Ray Rice

What is #31forRAY?

As Domestic Violence Awareness Month kicks off, so does the #31forRay campaign, an effort to engage men on the subject of intimate partner violence

Ray Rice

AP

The #31forRAY campaign kicks off today. What is it? It’s an invitation for men to write Ray Rice from the heart. It's an engaging, intimate public conversation published on the Emotional Justice Tumblr. Each day throughout October, a new letter written to Rice will be uploaded. The Tumblr will be a place for brave men to confront their own truths about the issue of intimate partner (or domestic) violence. There will also be information about services and organizations focused on the emotional healing of men.

It's been 20 years of the Violence Against Women Act (VAWA) and yet the response to intimate partner violence from men is still far too often, "It's none of my business." In subtle ways, women are still viewed as the property of men, and language like "private" and even "domestic" furthers the notion that this crime is something other than what it is—a crime.



“I made a mistake,” is what Ray Rice said of the elevator incident in which he was videotaped knocking out his then fiancé, Janay Palmer (Rice). She hit her head and lost consciousness and Rice dragged her limp body out of the elevator. We all know the story of what happened next: the first video release, the press conference, the two game suspension, the second video release, the firestorm that followed, Rice’s firing, the NFL condemnation, the public debate.

Many men and women excused or defended Ray Rice’s actions. They argued he should not lose his job for what he had done. Many men and women, argued Rice should absolutely be held responsible for the violence he inflicted. The argument was passionate, painful and would continue to be divided down these two lines.

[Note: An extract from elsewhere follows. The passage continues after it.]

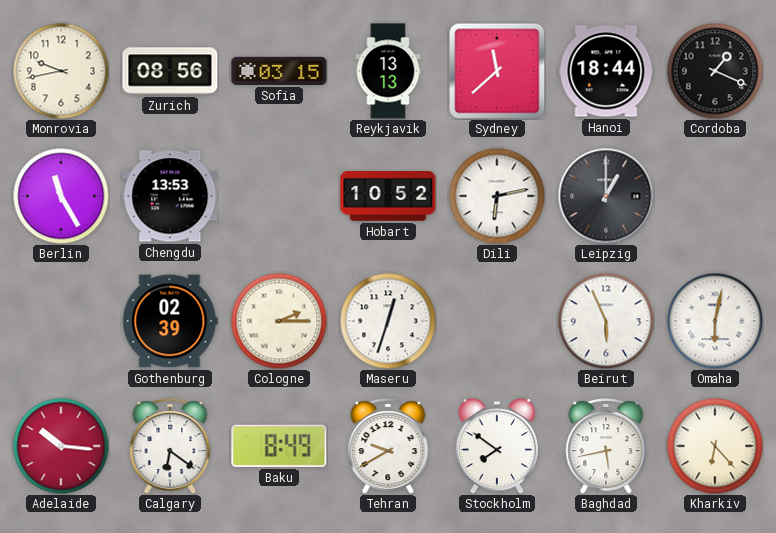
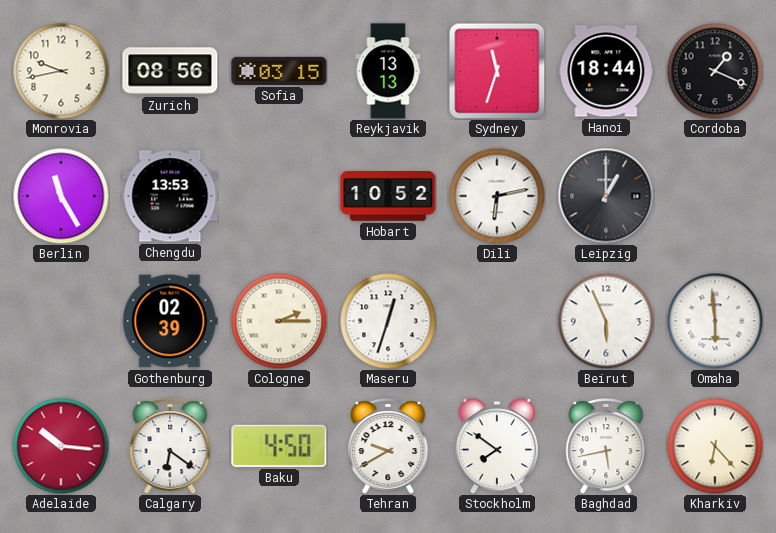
Sydney: 11:38 -> 11:33
Omaha: 6:02 -> 5:59
Baku: 8:49 -> 4:50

Numbers tell their own stories. Every 9 seconds a woman in the United States is beaten. 3.4 million women are beaten every year, according to the AMA and the FBI. Domestic violence is the single greatest cause of injury to women.

During the first press conference Rice said: “I want to thank Mr. Palmer for trusting me with his daughter.” I wondered about that exchange between Palmer’s dad and Rice, and then more broadly about men’s responses, about the ways in which men either sanction or challenge each other when it comes to intimate partner violence.

We often hold women responsible for the violence they suffer at the hands of men in the same way society often holds Black men responsible for the violence they suffer at the hands of White police officers. We accuse, we blame, we judge, we question these women. But, we rally around black men. We don’t do the same, with the same consensus about the dignity and rights of Black women.

After the Ray Rice incident, powerful memes were created on social media #whyIstayed #whyIleft. They offered intimate partner violence survivors a voice.

But "why don’t women leave?" remains the question. One reason might be that women are 70 times more likely to be injured after leaving, according to research.

The #31forRay campaign turns the lens on men and asks: What about men? What will it take to get men involved in a movement to end intimate partner violence—and to have tough, untold, unheard conversations about manhood, masculinity and creating the kind of culture change that might save lives? 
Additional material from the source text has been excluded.